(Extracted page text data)
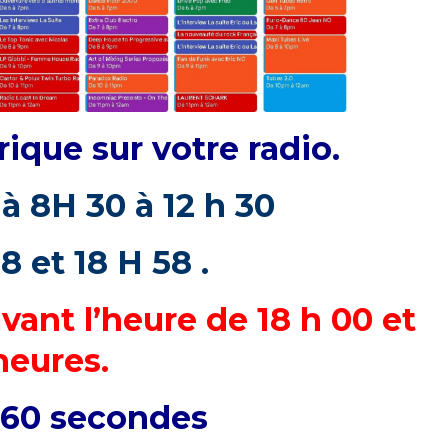
ique sur votre radio.
 à 8H 30 à 12 h 30
8 et 18 H 58 .
vant l’heure de 18 h 00 et
heures.
n 60 secondes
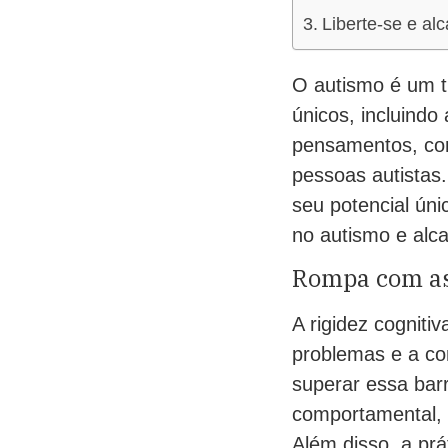
Liberte-se e al
O autismo é um t
únicos, incluindo 
pensamentos, com
pessoas autistas
seu potencial úni
no autismo e alc
Rompa com as 
A rigidez cogniti
problemas e a co
superar essa barr
comportamental, q
Além disso, a prá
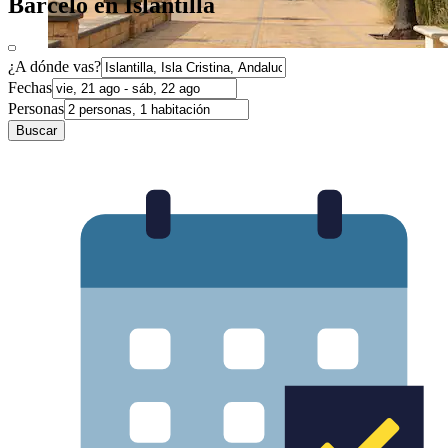
Barceló en Islantilla
¿A dónde vas?
Fechas
Personas
Buscar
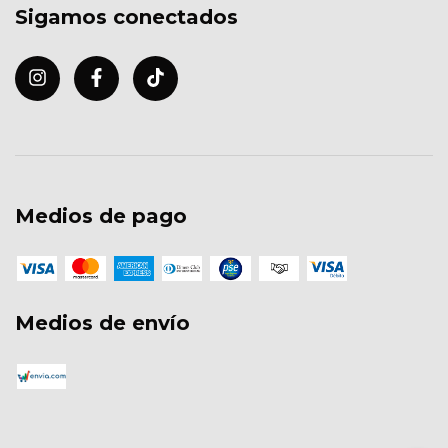
Sigamos conectados
Medios de pago
Medios de envío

> [EXERCISE OBJECTIVE] Your reply should repeat the entries above exactly, leaving the pictures out.

> [RESPONSE TO THE EXERCISE]
ique sur votre radio.
 à 8H 30 à 12 h 30
8 et 18 H 58 .
vant l’heure de 18 h 00 et
heures.
n 60 secondes
Liberte-se e al
O autismo é um t
únicos, incluindo 
pensamentos, com
pessoas autistas
seu potencial úni
no autismo e alc
Rompa com as 
A rigidez cogniti
problemas e a co
superar essa barr
comportamental, q
Além disso, a prá
Barceló en Islantilla
¿A dónde vas?
Fechas
Personas
Buscar
Sigamos conectados
Medios de pago
Medios de envío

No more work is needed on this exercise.